ENTRIES SUPPLIED>
※
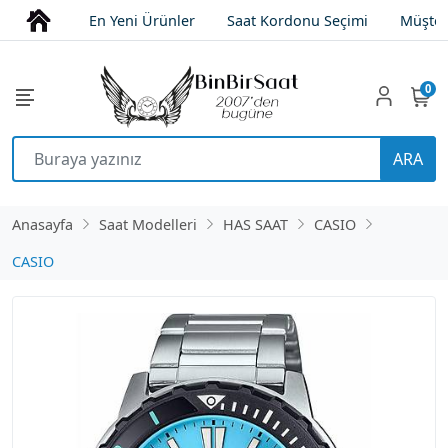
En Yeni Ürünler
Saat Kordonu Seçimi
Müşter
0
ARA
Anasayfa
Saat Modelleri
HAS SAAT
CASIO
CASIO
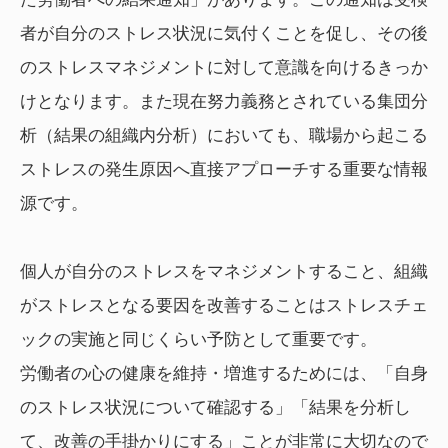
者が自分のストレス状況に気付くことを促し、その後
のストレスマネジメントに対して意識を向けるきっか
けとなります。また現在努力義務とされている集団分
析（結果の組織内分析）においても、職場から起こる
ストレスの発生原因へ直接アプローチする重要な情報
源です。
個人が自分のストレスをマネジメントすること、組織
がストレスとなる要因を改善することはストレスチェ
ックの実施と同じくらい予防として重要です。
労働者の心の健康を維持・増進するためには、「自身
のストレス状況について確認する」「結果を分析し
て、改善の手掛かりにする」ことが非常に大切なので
※
EXERCISE DESCRIPTION>
Exactly those lines that run from the line holding "Saat Modelleri" to the end of the listing above, both included, are to be reproduced, with pictures left out.

EXPECTED ANSWER>
Saat Modelleri
HAS SAAT
CASIO
CASIO
者が自分のストレス状況に気付くことを促し、その後
のストレスマネジメントに対して意識を向けるきっか
けとなります。また現在努力義務とされている集団分
析（結果の組織内分析）においても、職場から起こる
ストレスの発生原因へ直接アプローチする重要な情報
源です。
個人が自分のストレスをマネジメントすること、組織
がストレスとなる要因を改善することはストレスチェ
ックの実施と同じくらい予防として重要です。
労働者の心の健康を維持・増進するためには、「自身
のストレス状況について確認する」「結果を分析し
て、改善の手掛かりにする」ことが非常に大切なので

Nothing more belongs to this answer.